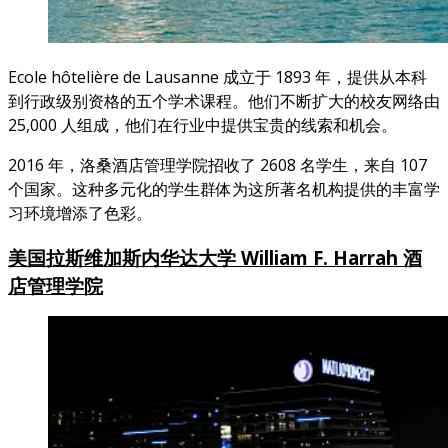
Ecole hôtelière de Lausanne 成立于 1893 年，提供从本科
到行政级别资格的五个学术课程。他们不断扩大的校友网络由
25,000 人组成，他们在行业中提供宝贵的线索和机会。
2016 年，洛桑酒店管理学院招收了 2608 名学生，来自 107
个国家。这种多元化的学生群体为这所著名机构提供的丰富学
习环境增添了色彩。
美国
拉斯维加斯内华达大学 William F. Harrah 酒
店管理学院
···
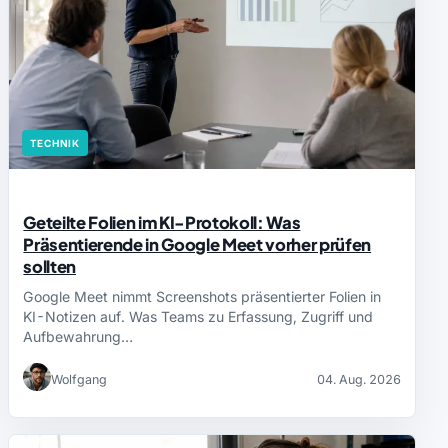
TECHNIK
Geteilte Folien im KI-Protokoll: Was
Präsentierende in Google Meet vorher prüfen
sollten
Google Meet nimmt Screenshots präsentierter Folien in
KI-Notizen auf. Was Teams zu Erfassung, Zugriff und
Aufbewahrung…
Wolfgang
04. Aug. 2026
···
* _PROBLEM TO WORK ON_
Every line in the data above that includes the word "Folien" should be copied.

* _ANSWER TO THIS PROBLEM_
Geteilte Folien im KI-Protokoll: Was
Google Meet nimmt Screenshots präsentierter Folien in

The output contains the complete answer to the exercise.